Il contratto di rete si sta rivelando una preziosa opportunità di crescita per le piccole imprese siciliane. In Sicilia, infatti, hanno utilizzato il contratto di rete (Infocamere, aprile 2026) 2.064 imprese, un numero in aumento rispetto al biennio 2024-25. Le nostre imprese collegate rappresentano circa il 4% di quelle nazionali che hanno adottato il contratto di rete (53.811). Un valore assoluto superiore a quello di alcune regioni del Centro e del Nord come l’Umbria (1.208), la Liguria (1.317) e le Marche (1.553) che posiziona l’Isola al nono posto nel Paese, mentre nel Mezzogiorno è dietro la Campania (quarta su scala nazionale con 4.117 imprese) e la Puglia (settima con 2.784 imprese).
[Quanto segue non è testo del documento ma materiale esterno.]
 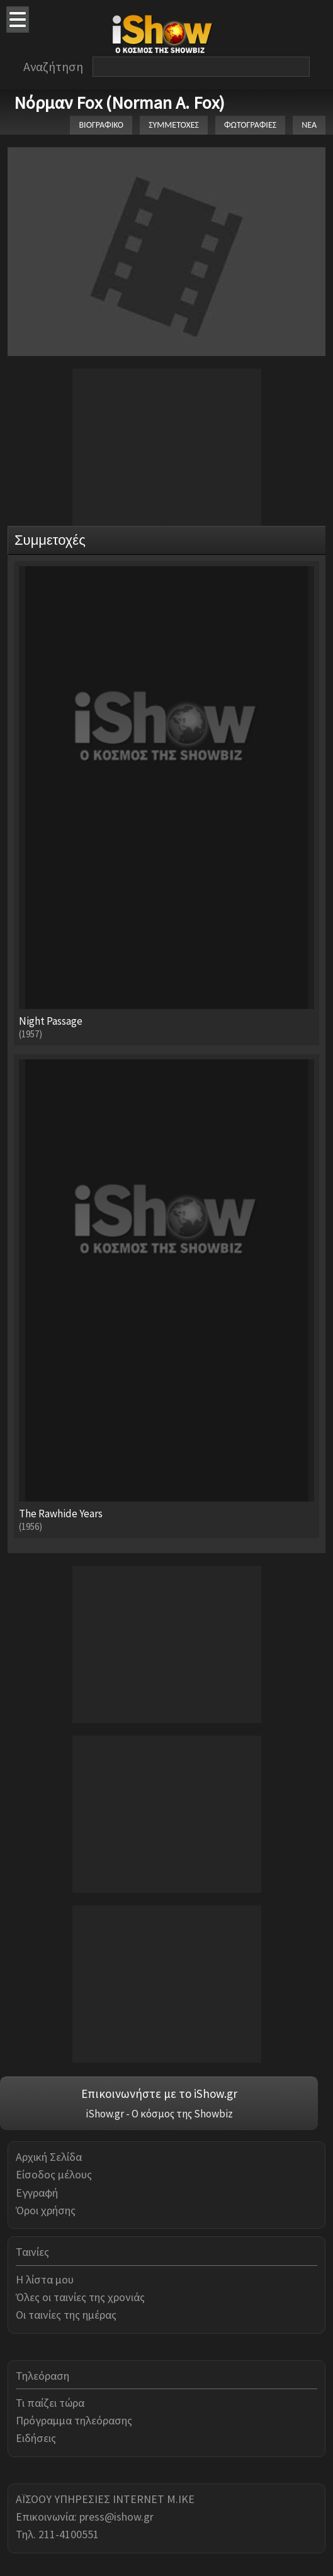 What do you see at coordinates (80, 2297) in the screenshot?
I see `Όλες οι ταινίες της χρονιάς` at bounding box center [80, 2297].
Il tessuto imprenditoriale è prevalentemente costituito da micro imprese (3-9 addetti) e piccole imprese (10-49 addetti), che rappresentano, rispettivamente, il 78,9% e il 18,5% dell’universo delle imprese (Istat – Censimento imprese novembre 2023). Il nanismo è stato per molto tempo considerata una remora per la competitività e l’internazionalizzazione e dunque per la crescita e la capacità di resistere alle fasi avverse dell’economia e agli choc che colpiscono i mercati.

Quando iniziò la discussione a livello istituzionale e accademico, per individuare quali potessero essere gli strumenti di politica industriale più idonei ed efficaci a favorire la crescita dimensionale, soprattutto dal punto di vista qualitativo – relazionale delle micro, piccole imprese e delle cooperative ci si focalizzò sul contratto di rete che venne approvato e introdotto nell’ordinamento dalla Legge n. 33 del 2009.